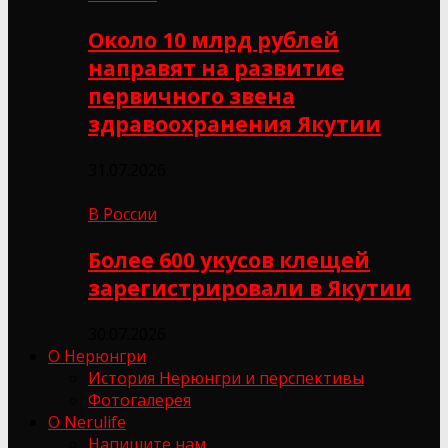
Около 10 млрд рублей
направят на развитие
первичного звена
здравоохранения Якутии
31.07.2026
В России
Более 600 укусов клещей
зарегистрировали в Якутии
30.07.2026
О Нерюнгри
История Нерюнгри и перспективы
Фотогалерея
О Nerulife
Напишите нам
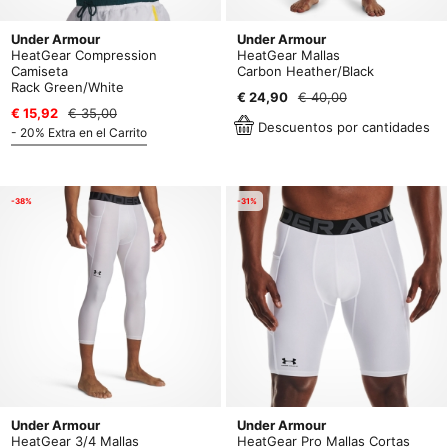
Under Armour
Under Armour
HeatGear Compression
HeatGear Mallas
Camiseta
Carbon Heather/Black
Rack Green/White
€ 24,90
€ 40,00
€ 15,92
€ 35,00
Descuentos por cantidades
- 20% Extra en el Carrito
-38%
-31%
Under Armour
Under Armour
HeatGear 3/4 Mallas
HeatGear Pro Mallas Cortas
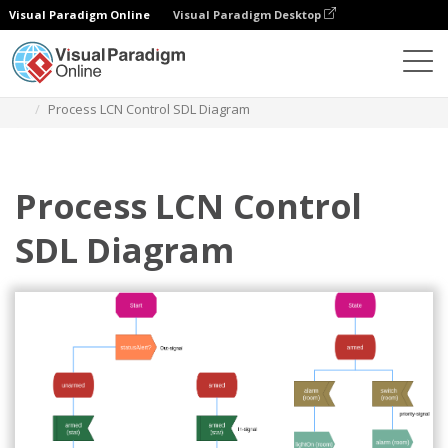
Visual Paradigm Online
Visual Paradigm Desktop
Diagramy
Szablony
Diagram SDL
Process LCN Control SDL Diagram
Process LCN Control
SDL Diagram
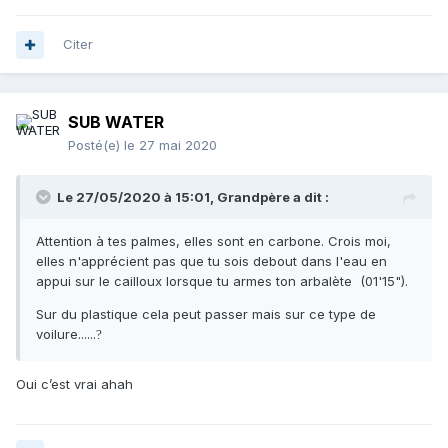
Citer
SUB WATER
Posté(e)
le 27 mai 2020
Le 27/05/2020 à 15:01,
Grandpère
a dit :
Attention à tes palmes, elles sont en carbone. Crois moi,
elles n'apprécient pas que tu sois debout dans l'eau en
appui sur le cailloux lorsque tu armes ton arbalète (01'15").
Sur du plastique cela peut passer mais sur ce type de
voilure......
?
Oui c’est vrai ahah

...

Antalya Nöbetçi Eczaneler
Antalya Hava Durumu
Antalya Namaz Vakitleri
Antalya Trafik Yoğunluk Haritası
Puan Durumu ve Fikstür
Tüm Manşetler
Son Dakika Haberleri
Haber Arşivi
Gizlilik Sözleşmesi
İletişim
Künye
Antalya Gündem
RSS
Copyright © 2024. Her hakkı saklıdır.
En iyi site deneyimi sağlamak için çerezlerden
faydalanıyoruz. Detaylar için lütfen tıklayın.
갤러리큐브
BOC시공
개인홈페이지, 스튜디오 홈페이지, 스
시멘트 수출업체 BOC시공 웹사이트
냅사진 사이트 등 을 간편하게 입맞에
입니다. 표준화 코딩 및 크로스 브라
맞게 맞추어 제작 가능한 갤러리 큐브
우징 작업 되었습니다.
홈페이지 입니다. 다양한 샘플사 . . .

--

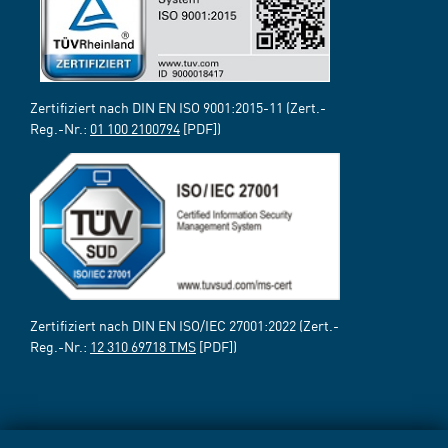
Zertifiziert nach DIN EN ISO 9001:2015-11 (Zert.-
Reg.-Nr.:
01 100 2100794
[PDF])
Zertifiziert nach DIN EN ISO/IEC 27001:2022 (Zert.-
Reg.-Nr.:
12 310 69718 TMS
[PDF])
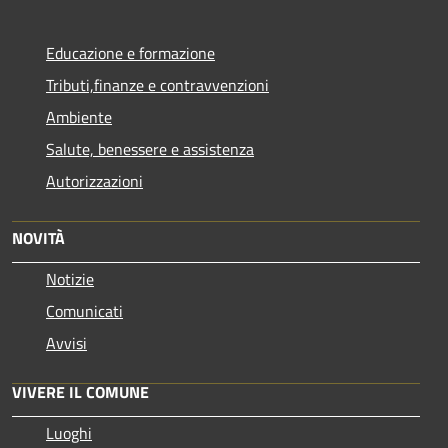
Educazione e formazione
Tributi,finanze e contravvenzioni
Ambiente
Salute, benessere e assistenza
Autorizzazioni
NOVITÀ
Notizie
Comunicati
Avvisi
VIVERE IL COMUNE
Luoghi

_EXERCISE_:
From the material, report only how many lines include the word "nach".

_WRITTEN ANSWER_:
2